Cairo (AFP)
- Egypt's president said Tuesday the authorities will not interfere in the
judiciary, as protests were staged worldwide in solidarity with Al-Jazeera
journalists, including an Australian, whose jailing has sparked outrage.
The United
States is leading calls for President Abdel Fattah al-Sisi to pardon the
journalists convicted of aiding the blacklisted Muslim Brotherhood movement and
"spreading false news".
A Cairo
court sentenced award-winning Australian journalist Peter Greste and
Egyptian-Canadian Mohamed Fadel Fahmy to seven years in jail on Monday, while
producer Baher Mohamed was handed 10 years.
Eleven of
20 defendants who stood trial were given 10-year sentences in absentia,
including one Dutch journalist and two British journalists. Those sentenced can
appeal.
Since the
army ousted Islamist president Mohamed Morsi in July 2013, the Egyptian
authorities have been incensed by Al-Jazeera's coverage of their deadly
crackdown on his supporters.
They
consider the pan-Arab satellite network as the voice of Qatar, and accuse Doha
of backing Morsi's Brotherhood, while the emirate openly denounces the
repression of the Islamist supporters.
Sisi, the
ex-army chief who led Morsi's ouster before being elected president in May,
said the authorities "will not interfere in judicial matters".
"We
have to respect judiciary rulings, and not comment them even if others don't
understand them," he said in a televised speech.
Sisi's
comments came a day after the White House urged the Egyptian authorities to
pardon the journalists.
But a
presidency official told AFP Sisi cannot legally do so until a final court
ruling after any appeals.
'Journalism not a crime'
Monday's
ruling sparked an international outcry, with US Secretary of State John Kerry
denouncing "a chilling and draconian sentence".
Greste's
shattered parents vowed to keep fighting for press freedom as Australia joined
the call for Sisi to issue a pardon.
"This
is a very dark time not only for our family, but for journalism
generally," his father Juris said in Brisbane. "The campaign for
media freedom and free speech must never end.
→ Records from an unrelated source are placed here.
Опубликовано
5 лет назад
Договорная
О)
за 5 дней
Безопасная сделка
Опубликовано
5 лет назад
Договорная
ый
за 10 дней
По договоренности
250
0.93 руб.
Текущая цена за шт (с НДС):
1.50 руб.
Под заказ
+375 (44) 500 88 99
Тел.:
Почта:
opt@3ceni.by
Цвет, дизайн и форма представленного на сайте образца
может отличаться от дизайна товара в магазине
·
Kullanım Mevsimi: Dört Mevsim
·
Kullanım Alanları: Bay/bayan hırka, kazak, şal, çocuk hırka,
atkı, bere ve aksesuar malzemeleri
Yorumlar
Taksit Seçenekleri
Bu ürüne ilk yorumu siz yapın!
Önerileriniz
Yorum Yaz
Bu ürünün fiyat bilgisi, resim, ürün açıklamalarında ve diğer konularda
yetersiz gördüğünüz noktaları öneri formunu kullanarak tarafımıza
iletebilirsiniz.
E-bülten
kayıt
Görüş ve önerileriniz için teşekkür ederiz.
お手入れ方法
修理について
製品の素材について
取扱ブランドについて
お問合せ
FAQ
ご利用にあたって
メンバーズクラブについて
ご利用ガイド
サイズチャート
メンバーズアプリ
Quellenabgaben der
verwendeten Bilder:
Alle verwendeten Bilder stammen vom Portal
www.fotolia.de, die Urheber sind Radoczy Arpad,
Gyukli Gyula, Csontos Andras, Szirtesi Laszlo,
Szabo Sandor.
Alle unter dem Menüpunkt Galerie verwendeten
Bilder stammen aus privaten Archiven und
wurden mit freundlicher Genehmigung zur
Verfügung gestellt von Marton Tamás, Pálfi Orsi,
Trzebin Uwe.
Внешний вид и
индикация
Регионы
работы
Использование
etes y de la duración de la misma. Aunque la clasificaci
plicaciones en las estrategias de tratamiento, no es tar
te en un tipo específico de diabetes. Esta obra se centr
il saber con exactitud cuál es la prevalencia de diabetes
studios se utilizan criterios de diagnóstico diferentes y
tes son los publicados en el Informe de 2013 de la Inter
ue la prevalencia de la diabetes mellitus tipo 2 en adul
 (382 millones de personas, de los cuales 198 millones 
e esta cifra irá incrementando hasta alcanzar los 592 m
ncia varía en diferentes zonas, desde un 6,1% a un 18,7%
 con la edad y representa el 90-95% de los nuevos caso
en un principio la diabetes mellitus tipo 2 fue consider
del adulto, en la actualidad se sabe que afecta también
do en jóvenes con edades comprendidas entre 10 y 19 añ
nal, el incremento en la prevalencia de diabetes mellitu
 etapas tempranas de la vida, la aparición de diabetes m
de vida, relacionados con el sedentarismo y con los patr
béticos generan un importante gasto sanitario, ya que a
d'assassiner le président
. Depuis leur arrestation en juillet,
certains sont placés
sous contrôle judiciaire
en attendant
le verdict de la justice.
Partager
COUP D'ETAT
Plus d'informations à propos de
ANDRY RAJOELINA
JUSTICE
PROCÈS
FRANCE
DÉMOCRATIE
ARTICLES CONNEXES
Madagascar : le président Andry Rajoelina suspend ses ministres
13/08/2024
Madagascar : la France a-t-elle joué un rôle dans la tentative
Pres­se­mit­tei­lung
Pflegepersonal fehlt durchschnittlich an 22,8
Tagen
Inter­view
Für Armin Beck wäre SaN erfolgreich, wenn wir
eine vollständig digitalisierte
Journalism is not a crime."
Al-Jazeera,
whose journalists had been working in Cairo without official accreditation,
condemned the verdict as "unjust".
Journalists
around the world demonstrated Tuesday in solidarity with those jailed,
including staff at the London headquarters of the BBC, Greste's former
employer, and reporters at the Foreign Correspondents' Club in Hong Kong.
"The
verdict is unjust, the case is unfounded," BBC news director James Harding
told the gathering, before a one-minute silent protest was observed exactly 24
hours after the sentencing.
Scores of
journalists posted pictures of themselves on Twitter with their mouths covered
in duct-tape, posting under the protest hashtag #FreeAJStaff.
France on
Tuesday joined Britain and the Netherlands in summoning the Egyptian
ambassadors.
But
reactions were limited to verbal objections, as the West cannot afford to harm
ties with Egypt, the first Arab country to have signed a peace treaty with Israel
and a strategic US ally in the Middle East.
A day
before the ruling, US officials announced that $572 million (420 million euros)
in aid, frozen since October, had been released to Egypt.
The
Al-Jazeera ruling is the latest issue in Egypt to concern rights groups since a
2011 uprising toppled long-time autocrat Hosni Mubarak.
And since
Morsi's ouster, political unrest has reached unprecedented levels in Egypt,
with more than 1,400 people killed and at least 15,000 jailed in a government
crackdown.
'McCarthyist climate'
Hundreds
have also been sentenced to death in speedy mass trials and dozens of youth
activists who spearheaded the 2011 uprising have been handed jail terms, with
the authorities being accused of using the judiciary as a blunt tool of
repression.
"Many
judges believe the state was threatened" during Morsi's single year of
rule, said Hassan Nafaa, a political professor at Cairo University. "They
are taking their revenge today with harsh and unjustified verdicts."
Middle East
expert Karim Bittar told AFP the "rulings confirm that Egypt is living in
a purely McCarthyist climate".
In the
latest case of mass trials, state media said 494 alleged Morsi supporters would
go on trial on July 16 over clashes that killed 44 people in August 2013.
The
Al-Jazeera ruling drew limited criticism in Cairo, with newspapers speaking of
verdicts against "terrorists" accused of "tarnishing Egypt's
image abroad".
The few
voices denouncing the court's decision were to be found on social media
networks.
"Seven-10
years in jail for journalists. Mubarak got 3 years for 30 years of
corruption," a prominent blogger known as The Big Pharaoh tweeted.